The NHL has sent a new proposal for realignment to all thirty teams, the logistics of which have now surfaced in detail. Should the plan be approved, the Edmonton Oilers could find themselves in the new Pacific division next season, facing off against a few familiar divisional rivals, as well as some new (yet, still familiar) additions.
You can read Pierre LeBrun’s breakdown here: http://espn.go.com/nhl/story/_/id/8991414/nhl-realignment-proposal-adds-playoff-wild-cards-drops-league-4-divisions.
The new system would see four divisions— Central, Atlantic, Pacific, and Mid-West—making up Eastern and Western conferences, with Central and Atlantic playing in the East, Mid-West and Pacific playing in the West. The West would include two less teams than the East, with seven teams playing in each of its divisions instead of eight.
The Pacific division would include the following clubs:
While the Oilers squad might be glad that this group of cities includes some of the most palatable climates in the league, it will also make for a tough and competitive playoff race.
The new playoff system will see the top three teams from each division making the playoffs, as well as two wild card teams from each conference chosen from the remaining basement dwellers.
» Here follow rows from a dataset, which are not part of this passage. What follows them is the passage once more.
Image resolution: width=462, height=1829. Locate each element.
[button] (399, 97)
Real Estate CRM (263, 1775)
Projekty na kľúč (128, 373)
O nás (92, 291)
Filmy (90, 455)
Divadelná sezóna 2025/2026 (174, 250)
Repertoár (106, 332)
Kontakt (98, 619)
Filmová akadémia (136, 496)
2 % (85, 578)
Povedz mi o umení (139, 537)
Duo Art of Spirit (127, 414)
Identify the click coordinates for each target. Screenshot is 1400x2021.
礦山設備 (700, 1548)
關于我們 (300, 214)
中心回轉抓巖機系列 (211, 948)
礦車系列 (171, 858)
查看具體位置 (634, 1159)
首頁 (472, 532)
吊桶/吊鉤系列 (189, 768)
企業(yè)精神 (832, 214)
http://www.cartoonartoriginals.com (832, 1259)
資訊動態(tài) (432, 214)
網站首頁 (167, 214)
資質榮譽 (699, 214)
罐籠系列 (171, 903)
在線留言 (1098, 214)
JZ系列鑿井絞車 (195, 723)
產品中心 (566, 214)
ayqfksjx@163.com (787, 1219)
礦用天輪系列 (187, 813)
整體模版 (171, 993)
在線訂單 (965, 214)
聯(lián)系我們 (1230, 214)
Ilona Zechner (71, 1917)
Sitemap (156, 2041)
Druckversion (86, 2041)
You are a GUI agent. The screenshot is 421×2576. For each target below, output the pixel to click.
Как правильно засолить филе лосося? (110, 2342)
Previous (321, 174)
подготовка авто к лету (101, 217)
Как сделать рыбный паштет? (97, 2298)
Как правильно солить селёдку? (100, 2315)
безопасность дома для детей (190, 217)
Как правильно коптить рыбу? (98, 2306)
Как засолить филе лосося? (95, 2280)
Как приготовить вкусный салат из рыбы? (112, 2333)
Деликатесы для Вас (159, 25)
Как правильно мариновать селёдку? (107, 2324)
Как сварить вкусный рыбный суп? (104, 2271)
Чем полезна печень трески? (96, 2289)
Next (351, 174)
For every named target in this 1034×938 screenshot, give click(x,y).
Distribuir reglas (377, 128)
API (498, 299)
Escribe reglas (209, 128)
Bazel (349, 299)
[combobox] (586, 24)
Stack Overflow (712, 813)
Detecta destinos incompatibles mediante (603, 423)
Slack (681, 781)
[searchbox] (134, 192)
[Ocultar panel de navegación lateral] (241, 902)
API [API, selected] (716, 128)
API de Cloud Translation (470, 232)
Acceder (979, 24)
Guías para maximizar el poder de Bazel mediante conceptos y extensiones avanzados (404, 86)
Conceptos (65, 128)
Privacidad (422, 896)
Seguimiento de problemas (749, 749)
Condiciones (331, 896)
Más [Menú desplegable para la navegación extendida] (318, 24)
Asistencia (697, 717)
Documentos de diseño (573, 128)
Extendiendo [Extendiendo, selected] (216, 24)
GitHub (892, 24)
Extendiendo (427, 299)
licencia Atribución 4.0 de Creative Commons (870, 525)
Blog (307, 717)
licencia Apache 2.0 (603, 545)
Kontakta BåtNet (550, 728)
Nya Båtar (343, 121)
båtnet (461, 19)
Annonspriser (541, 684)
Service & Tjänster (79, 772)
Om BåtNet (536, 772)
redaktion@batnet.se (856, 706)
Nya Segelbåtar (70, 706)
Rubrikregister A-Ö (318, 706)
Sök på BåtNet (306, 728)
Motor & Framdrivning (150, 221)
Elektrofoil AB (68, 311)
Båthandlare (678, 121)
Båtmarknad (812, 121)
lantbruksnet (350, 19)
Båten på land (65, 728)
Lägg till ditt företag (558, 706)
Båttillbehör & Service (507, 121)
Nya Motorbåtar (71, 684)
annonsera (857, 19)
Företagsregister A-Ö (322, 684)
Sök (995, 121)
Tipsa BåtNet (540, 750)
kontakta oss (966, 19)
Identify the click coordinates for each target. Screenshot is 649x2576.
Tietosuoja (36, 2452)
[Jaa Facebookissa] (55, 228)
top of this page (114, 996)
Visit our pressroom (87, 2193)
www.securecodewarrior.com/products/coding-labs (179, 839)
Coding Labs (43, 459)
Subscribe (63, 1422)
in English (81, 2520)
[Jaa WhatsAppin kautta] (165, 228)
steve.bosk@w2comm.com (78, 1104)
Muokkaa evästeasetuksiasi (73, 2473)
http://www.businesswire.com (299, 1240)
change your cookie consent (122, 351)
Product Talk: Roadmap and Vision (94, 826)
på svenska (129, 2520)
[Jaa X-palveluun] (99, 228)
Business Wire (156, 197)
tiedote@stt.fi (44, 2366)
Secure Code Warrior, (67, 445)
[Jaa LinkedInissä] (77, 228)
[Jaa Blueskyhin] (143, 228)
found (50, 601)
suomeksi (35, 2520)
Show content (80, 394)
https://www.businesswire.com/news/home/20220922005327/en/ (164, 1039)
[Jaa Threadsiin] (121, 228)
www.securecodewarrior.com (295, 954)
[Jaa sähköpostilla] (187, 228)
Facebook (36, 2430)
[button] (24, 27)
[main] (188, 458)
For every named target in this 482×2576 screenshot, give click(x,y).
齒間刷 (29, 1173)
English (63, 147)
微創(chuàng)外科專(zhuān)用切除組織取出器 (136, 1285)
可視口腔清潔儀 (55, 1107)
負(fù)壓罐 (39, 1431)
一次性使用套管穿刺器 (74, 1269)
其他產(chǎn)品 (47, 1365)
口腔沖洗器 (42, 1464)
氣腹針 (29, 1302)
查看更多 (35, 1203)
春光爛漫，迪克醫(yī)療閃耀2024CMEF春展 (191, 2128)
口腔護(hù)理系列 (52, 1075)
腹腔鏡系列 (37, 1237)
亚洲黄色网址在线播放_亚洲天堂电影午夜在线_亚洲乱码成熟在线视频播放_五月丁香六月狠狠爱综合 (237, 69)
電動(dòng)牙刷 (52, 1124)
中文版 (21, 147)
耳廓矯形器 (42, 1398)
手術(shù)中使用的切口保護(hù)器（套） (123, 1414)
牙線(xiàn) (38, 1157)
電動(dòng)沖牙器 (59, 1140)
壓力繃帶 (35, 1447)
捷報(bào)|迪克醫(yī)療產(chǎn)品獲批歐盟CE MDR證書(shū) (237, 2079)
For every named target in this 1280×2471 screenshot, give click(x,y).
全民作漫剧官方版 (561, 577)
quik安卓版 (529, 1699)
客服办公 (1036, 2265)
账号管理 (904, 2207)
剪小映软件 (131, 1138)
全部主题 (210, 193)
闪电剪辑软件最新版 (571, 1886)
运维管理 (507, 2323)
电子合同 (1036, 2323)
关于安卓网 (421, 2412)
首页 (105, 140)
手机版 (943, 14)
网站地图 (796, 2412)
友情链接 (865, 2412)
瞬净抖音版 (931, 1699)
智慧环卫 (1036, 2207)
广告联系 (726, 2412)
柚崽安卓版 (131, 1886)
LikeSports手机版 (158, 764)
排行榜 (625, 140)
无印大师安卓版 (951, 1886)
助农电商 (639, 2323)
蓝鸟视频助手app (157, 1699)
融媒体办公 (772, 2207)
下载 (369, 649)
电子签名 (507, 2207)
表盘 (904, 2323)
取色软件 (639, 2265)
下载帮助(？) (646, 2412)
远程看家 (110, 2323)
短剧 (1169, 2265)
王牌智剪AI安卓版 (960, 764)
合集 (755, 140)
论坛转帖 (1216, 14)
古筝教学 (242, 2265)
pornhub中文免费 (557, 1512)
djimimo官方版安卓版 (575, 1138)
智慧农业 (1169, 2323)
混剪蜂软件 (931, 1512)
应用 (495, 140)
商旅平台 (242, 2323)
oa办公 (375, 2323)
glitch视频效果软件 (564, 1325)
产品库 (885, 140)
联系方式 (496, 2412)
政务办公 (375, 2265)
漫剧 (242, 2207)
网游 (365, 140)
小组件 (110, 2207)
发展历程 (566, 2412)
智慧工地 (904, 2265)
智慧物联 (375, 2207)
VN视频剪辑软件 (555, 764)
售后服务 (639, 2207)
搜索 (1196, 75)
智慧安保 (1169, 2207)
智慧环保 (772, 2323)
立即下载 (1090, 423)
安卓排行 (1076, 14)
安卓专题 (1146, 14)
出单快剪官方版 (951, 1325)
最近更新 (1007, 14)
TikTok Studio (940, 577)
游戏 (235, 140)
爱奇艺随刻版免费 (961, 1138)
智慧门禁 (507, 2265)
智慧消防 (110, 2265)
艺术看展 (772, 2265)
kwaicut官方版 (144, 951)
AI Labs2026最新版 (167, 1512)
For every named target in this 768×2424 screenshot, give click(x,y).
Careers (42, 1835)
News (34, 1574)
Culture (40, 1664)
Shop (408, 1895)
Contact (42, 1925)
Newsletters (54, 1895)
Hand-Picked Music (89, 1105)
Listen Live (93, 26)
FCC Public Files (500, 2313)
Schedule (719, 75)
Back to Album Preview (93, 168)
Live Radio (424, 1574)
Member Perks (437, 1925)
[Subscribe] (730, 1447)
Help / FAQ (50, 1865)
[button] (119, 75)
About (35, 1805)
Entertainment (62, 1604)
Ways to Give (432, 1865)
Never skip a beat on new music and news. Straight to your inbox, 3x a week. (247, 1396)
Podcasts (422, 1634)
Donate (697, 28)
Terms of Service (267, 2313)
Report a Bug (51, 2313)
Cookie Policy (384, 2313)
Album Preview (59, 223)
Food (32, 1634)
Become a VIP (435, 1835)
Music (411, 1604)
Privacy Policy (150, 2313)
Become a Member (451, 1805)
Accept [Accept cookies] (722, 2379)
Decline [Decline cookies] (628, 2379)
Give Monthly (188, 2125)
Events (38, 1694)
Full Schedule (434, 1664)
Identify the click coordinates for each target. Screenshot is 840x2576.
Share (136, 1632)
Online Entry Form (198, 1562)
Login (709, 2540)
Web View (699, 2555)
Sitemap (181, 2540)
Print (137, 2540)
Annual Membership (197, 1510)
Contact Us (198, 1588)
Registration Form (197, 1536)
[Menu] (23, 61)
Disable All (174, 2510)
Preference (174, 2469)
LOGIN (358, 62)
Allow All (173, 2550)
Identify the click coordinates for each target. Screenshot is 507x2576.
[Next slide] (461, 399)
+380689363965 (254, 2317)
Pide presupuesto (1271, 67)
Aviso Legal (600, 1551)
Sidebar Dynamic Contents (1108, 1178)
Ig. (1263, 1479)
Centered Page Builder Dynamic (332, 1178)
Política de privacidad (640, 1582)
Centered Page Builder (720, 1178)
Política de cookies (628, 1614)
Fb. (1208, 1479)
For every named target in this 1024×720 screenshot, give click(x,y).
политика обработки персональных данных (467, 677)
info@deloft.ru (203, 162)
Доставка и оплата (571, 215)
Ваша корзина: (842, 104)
In the 2011-12 season, four of the seven teams slotted for the new Pacific division made the playoffs, with the Calgary Flames falling five points short and finishing ninth.
This season, three of those teams currently sit in a playoff spot, while San Jose and Phoenix are one point out. The Oilers are two. It is yet to be determined whether the Anaheim Ducks powerhouse-season-in-the-making is an illusion or not, but the Vancouver Canucks are perennial contenders and everyone expected a stronger showing from the Stanley Cup champion Los Angeles Kings early on.
If the season were to end today, albeit only 16-18 games in, the Oilers would finish in second last in the Pacific division, but only two points out of a playoff spot.
From this season's standpoint, there's no apparent imbalance between the two divisions. However, the Pacific will house some of the Western Conference's perennial powerhouses of the last half-decade.
Vancouver and San Jose have been consistent contenders for most of the post-2004 lockout era, and Anaheim looks to be returning to their 2007 champion form. Even the Phoenix Coyotes surprised last year and won in a weak division. They haven’t played themselves out of playoff consideration this season, either.
Because Anaheim’s current season contrasts so sharply with their last, they’re a difficult horse to call. It’s likely they will lose either Getzlaf or Perry before the 2013-2014 season – a subtraction that can only hurt them, save for an immediately great return in a trade.
From the Oilers' standpoint, it would appear that only Calgary can be counted on to flub consistently for a few years in the new division.
Based on sheer numbers, fewer teams in the West would mean those clubs have a slightly better shot at making the playoffs, but it would seem that realignment will only hurt the Edmonton Oilers. The new system would not allow them to compete for bottom spots with the majority of other mid-to-low level teams, as well as those whose positions in the NHL standings have been more volatile in recent seasons.
Should the proposal be accepted by NHL teams, the copper and blue will have to either learn to win against tougher competition on a more regular basis or face the uncertainty of a wild card decision. They will have to do it soon if they want to make it into a playoff picture that potentially just got a little tighter for teams in the Pacific.